清晨的阳光从厚重的窗帘缝隙渗入,细碎的光斑落在枕边。我睁开眼睛,第一个意识到的,是身体深处残留的酸胀与隐隐的悸动。昨晚的一切像一场过于真实的梦,却又以肌肤上尚未完全消退的红痕、唇瓣的轻微肿胀,以及小腹内那股被彻底占有过的空虚感,证明它并非幻觉。

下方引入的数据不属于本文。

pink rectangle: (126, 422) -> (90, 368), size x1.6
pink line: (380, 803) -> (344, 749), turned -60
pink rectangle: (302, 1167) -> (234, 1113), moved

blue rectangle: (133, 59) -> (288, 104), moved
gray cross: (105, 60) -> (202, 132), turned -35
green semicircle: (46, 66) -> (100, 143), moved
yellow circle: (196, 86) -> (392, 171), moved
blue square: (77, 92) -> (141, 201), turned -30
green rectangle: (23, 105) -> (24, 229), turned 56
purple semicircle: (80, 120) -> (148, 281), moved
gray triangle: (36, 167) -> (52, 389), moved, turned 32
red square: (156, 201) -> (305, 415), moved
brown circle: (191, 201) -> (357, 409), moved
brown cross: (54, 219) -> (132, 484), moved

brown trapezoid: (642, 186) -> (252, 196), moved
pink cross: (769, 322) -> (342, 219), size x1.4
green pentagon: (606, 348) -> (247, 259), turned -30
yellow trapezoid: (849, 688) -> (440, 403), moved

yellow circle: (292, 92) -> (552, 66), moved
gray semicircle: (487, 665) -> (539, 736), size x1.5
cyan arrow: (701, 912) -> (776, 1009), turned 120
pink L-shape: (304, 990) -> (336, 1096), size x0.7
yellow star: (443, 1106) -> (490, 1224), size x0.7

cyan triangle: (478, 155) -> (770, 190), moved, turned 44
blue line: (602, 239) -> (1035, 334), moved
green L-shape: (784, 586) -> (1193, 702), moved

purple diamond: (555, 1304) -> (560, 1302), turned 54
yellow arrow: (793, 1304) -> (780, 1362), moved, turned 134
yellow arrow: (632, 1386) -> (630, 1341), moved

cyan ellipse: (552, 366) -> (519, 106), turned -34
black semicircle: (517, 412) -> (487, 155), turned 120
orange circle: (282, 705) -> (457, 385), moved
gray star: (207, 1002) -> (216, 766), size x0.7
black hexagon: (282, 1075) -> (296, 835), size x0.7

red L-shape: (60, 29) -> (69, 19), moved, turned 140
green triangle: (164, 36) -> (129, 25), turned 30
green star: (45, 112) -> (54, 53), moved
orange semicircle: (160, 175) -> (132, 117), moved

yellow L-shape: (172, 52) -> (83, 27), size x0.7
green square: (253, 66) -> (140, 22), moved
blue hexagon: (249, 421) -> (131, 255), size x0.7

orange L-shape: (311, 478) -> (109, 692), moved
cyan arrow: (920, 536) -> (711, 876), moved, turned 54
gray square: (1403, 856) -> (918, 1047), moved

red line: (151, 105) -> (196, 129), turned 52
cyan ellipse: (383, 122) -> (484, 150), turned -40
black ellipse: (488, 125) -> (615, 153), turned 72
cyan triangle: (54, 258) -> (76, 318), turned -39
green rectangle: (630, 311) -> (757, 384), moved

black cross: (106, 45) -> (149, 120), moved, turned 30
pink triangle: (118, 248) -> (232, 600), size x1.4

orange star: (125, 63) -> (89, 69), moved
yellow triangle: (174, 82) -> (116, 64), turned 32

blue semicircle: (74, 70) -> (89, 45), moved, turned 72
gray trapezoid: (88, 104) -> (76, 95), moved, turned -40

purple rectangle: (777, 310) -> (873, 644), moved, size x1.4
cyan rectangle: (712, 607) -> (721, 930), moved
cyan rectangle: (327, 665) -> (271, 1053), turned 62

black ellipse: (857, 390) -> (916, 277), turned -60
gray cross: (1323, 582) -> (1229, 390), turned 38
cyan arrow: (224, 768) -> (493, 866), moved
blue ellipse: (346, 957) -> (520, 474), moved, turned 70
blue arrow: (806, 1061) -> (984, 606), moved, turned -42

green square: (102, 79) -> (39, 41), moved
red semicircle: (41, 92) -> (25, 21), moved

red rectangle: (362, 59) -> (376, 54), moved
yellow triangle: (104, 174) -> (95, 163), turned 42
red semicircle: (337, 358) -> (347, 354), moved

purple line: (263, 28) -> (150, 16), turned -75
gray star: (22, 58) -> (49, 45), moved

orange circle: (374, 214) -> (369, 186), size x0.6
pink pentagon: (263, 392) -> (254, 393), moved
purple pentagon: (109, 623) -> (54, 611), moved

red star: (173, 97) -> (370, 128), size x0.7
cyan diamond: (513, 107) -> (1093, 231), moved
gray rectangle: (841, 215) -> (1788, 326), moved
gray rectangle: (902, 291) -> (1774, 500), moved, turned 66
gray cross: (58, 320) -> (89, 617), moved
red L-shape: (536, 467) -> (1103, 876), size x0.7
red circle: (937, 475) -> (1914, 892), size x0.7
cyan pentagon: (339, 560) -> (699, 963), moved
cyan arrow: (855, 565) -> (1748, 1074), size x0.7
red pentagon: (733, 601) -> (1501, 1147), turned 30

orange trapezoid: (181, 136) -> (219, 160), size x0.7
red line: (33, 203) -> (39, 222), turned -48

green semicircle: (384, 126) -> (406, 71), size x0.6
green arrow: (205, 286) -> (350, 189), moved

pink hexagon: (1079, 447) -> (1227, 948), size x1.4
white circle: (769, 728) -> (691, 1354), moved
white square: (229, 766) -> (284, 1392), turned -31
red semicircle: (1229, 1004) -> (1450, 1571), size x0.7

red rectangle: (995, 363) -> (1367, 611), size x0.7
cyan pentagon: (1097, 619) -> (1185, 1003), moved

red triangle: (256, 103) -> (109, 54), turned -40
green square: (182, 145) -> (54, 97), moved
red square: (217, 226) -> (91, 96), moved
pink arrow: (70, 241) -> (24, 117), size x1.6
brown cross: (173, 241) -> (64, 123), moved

我侧过身,胡深已经起身,正在浴室门口擦拭头发。水珠顺着他的胸膛滑落,汇聚在腹肌的沟壑间,然后消失在浴巾边缘。他转头看我,眼神平静,仿佛昨晚的激烈从未发生。
我没有说话,只是静静地看着他。喉咙干涩,脑海里反复回荡着同一句话:
我被强奸了。
这个词像一块冰冷的石头,沉甸甸地压在胸口。我重复默念了几次,试图唤起应有的愤怒、羞耻与自责——我应该哭泣、应该憎恨、应该立刻收拾行李逃离这间房间。可奇怪的是,当我试图召唤那些情绪时,它们却像被稀释过的水,淡得几乎不存在。
取而代之的,是另一种更陌生的感觉:回味。
我回想起他舌尖在体内探索时的湿热、被他完全填满时的饱胀、一次又一次高潮后全身无力的颤栗……那些画面清晰得可怕,甚至让我下意识夹紧双腿,试图压抑那股再度涌起的热流。
我对不起阿文。
这个念头像一根针,刺进心脏最软的地方。我闭上眼睛,眼角渗出一滴泪,却没有继续往下流。我没有想像中那么伤心,甚至……有一丝解脱般的轻松。
我是不是真的很淫荡?很下流?
这个自问让我全身发冷,却也让我第一次正视自己内心深处某个从未被承认的部分——原来,我并不完全是那个乖巧、听话、准备步入婚姻的女孩。我的身体,在被另一个男人彻底占有之后,竟然生出了贪婪的渴望。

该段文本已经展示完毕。